Das dritte Album von Sorry ist ein wilder Ritt durch eine Topografie, die es so eigentlich gar nicht geben dürfte. Das Album klingt unverkennbar britisch und theatralisch wie die goldene Ära von Panic! At The Disco oder My Chemical Romance, nur eben ins Heute gezerrt.
Der Bass dröhnt bedrohlich, die Gitarren kratzen verzerrt an den Ohren. Und dann dieser Gesang: holprig, schludrig, uneben – als würde jemand absichtlich gegen die Regeln singen, nur um zu beweisen, dass es auch anders geht.
Man braucht ein paar Songs, um sich an diesen merkwürdigen Sound zu gewöhnen. „Echoes“ beginnt noch harmlos mit fröhlichem Gitarrengeklimper, bevor sich der Track in düsteren Grunge-Rock verwandelt. „Jetplane“ kontert mit skurrilem Pop, bei dem Kauderwelsch und schweres Atmen zu rhythmischen Elementen werden.
„Love Posture“ ist komplett überfordert mit sich selbst: schleppender Beat, Wolf-Geheule im Hintergrund, Klangschicht über Klangschicht.

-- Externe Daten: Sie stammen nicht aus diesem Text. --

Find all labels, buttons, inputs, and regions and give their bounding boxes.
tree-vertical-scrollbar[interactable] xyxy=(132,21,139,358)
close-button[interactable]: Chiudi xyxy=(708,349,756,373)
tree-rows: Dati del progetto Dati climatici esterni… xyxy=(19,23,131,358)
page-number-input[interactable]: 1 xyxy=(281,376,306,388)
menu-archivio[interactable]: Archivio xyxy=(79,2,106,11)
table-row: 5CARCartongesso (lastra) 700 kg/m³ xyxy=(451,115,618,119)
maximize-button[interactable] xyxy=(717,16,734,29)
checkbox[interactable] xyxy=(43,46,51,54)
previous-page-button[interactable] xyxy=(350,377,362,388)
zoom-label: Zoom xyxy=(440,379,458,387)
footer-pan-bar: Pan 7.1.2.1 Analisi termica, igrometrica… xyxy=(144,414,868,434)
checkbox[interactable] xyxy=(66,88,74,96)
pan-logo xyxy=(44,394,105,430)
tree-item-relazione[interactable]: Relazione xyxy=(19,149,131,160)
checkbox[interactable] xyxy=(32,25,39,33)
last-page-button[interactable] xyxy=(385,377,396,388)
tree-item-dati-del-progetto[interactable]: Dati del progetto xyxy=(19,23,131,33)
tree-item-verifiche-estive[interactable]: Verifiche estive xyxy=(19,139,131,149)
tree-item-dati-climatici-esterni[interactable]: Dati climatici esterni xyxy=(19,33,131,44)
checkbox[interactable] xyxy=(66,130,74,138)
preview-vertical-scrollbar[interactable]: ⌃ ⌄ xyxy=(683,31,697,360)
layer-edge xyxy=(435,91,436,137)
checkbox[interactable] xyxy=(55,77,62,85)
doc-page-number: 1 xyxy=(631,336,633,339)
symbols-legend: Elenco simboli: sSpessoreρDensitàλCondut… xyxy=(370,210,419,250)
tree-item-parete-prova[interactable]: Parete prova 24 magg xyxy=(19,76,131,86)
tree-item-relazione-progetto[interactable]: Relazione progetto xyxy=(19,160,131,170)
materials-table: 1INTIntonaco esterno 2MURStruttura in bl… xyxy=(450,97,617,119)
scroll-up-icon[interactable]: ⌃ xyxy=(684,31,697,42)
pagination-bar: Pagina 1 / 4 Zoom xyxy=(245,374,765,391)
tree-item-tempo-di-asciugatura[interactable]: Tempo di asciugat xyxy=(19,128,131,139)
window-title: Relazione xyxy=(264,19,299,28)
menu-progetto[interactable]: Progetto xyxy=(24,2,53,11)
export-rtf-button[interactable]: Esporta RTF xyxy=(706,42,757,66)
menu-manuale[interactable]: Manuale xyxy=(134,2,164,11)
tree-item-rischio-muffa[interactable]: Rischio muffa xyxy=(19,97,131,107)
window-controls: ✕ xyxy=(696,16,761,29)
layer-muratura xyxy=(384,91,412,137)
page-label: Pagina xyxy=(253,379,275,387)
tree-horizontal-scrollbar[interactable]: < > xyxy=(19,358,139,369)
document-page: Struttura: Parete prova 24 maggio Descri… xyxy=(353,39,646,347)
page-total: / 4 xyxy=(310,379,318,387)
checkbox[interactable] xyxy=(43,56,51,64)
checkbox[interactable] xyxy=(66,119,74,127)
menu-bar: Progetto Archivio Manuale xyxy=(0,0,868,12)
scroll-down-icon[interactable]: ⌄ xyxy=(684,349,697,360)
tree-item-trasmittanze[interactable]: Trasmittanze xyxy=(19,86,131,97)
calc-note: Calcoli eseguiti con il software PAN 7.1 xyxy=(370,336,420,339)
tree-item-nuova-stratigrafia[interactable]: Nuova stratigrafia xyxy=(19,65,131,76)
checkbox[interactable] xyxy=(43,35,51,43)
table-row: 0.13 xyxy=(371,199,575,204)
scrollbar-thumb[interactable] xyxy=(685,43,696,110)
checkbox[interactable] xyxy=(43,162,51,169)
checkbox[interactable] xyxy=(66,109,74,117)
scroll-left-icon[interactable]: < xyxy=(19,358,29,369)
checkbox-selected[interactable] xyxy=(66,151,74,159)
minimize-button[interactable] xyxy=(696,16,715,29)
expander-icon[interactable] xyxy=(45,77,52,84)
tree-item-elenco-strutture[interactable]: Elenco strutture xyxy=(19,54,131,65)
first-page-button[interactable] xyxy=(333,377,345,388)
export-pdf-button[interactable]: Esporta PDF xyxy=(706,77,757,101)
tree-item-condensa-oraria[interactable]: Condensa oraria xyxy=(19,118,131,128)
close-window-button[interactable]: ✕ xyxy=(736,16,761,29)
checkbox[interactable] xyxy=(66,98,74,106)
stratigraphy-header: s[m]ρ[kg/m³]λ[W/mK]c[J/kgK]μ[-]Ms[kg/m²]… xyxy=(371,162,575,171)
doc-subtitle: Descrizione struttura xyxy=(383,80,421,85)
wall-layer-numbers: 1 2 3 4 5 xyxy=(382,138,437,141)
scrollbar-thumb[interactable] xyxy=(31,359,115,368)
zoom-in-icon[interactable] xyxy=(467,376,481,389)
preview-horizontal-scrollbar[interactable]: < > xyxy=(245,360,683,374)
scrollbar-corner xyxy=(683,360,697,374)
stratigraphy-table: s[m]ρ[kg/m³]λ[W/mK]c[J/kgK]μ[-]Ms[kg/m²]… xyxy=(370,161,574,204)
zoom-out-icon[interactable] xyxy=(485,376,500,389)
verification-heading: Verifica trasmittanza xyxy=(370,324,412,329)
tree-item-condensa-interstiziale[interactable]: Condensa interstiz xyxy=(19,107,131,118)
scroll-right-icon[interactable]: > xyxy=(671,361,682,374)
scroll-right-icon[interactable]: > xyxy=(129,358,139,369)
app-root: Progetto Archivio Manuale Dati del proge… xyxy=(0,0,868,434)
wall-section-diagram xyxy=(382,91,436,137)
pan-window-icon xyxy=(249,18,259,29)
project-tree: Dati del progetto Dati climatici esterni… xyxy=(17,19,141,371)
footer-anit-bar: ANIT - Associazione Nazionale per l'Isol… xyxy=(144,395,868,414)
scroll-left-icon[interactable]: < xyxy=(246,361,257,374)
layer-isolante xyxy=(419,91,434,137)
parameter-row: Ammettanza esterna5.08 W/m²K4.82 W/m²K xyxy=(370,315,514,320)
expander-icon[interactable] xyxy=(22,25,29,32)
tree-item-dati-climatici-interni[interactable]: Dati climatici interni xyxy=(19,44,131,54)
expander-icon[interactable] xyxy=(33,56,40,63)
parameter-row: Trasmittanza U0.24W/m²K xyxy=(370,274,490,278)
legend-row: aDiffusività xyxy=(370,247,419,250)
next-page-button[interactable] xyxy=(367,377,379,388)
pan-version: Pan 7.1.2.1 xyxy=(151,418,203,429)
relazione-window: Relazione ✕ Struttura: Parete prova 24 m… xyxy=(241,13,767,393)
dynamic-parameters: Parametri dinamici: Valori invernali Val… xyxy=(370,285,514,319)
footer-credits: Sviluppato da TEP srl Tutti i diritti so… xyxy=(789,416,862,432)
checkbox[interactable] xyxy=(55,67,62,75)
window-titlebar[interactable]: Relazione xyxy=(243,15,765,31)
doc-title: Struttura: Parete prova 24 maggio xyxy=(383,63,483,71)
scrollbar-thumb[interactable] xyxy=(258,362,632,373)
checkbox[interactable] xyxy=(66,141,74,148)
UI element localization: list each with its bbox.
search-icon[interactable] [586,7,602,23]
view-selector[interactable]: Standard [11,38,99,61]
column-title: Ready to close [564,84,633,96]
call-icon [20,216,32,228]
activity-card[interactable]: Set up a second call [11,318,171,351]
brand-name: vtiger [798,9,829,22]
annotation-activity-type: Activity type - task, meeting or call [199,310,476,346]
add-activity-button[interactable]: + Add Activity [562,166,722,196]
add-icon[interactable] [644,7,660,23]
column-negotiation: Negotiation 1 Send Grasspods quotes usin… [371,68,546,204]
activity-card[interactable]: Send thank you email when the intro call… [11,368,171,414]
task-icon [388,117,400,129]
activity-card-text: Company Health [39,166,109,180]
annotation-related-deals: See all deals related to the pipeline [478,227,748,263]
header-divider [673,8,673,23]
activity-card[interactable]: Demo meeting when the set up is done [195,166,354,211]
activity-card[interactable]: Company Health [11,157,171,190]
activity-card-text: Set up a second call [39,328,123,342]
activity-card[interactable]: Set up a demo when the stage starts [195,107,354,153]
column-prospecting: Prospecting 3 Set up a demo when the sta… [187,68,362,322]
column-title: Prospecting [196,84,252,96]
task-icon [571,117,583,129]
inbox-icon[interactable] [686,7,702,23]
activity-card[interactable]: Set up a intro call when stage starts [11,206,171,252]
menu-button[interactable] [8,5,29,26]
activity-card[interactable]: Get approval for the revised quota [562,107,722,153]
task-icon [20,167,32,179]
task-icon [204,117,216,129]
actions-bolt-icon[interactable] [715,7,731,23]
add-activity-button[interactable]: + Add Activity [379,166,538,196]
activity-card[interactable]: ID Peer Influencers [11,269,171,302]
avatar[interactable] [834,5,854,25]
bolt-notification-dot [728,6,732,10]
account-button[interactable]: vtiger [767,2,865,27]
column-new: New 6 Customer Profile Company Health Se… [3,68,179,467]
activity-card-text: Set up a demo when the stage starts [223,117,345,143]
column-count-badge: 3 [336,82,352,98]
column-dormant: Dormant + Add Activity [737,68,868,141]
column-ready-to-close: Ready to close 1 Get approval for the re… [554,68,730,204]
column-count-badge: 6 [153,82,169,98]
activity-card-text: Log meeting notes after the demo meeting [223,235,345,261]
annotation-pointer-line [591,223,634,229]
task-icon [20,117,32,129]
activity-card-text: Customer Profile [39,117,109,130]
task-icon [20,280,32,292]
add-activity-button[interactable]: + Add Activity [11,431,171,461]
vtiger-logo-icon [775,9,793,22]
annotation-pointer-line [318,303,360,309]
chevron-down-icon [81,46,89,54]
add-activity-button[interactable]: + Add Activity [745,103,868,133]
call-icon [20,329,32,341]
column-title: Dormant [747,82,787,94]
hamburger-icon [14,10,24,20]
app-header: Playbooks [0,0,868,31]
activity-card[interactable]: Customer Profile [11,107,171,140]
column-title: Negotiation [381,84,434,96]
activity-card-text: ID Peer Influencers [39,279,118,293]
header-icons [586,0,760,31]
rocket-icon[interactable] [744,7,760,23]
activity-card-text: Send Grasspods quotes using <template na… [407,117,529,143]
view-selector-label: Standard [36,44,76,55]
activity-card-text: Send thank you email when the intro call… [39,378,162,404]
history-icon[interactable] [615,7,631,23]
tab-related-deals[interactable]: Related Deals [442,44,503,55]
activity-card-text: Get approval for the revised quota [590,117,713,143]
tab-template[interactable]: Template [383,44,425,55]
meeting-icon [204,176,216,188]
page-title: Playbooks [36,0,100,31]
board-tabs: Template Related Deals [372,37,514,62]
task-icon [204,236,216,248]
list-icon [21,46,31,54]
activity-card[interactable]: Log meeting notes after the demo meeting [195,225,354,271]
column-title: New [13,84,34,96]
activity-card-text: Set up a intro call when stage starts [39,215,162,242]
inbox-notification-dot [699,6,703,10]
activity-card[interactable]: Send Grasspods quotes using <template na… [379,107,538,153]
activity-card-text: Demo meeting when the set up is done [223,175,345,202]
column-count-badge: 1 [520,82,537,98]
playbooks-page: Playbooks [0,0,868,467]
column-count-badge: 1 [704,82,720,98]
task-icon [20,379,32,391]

Chaos? Absicht! Die musikalischen Nuancen und Einflüsse sind kaum zu zählen – Sorry werfen alles in einen Topf und rühren kräftig um.
Dass Sorry aber mehr können als nur verwirren, beweist die herzzerreißende Ballade „Antelope“ oder „Candle“, wo die Band endlich mal kohärent klingt – ohne dabei langweilig zu werden.
„Waxwing“ schickt Trip-Hop-Vibes à la Emilíana Torrini ins Rennen, während „Magic“ mit Trommelwirbeln und einem kindlichen Chor endet, der „Magic!“ brüllt, als wäre es das Zauberwort für dieses ganze Durcheinander.
Den perfekten Abschluss bildet „JIVE“: eine trippige, düstere Slow-Dance-Nummer für einen Steampunk-Ball, bei dem man förmlich die Gruppenchoreografie vor Augen hat.
Ein Album für Außenseiter*innen, Misfits und alle, die bereit sind, sich auf etwas Unbequemes einzulassen. „COSPLAY“ ist definitiv kein bloßes Verkleidungsspiel – hier zeigt eine Band ihre rauen Kanten und macht genau das zu ihrer Stärke.